§ **Exercise**
Out of the material that follows, write out exactly the lines from the line with "Portanto, criar abelhas jataí é uma ação" to the line with "como ferramenta de educação ambiental", both ends included, and no others.

*** Material to process ***

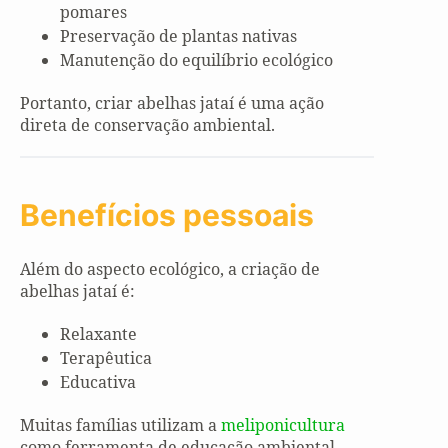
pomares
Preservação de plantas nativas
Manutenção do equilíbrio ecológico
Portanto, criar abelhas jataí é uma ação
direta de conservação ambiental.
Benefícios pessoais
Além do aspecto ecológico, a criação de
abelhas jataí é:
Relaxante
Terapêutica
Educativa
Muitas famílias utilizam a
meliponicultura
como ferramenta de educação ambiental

*** End of Material to process ***
*** Material to process ***

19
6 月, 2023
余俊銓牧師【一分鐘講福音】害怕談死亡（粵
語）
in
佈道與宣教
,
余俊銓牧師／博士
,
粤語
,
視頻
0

*** End of Material to process ***
*** Material to process ***

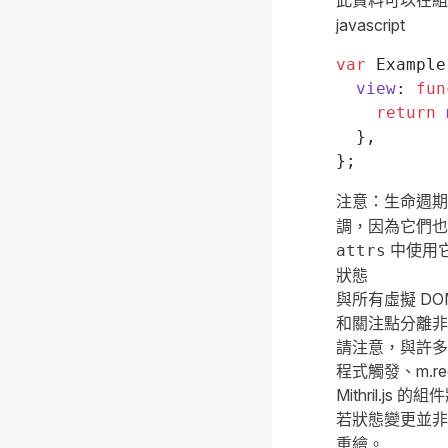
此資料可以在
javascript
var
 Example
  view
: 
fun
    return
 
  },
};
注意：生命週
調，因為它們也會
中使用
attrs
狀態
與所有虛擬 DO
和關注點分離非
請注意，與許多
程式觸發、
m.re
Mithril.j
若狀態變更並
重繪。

*** End of Material to process ***

§ **Solution to this problem**
Portanto, criar abelhas jataí é uma ação
direta de conservação ambiental.
Benefícios pessoais
Além do aspecto ecológico, a criação de
abelhas jataí é:
Relaxante
Terapêutica
Educativa
Muitas famílias utilizam a
meliponicultura
como ferramenta de educação ambiental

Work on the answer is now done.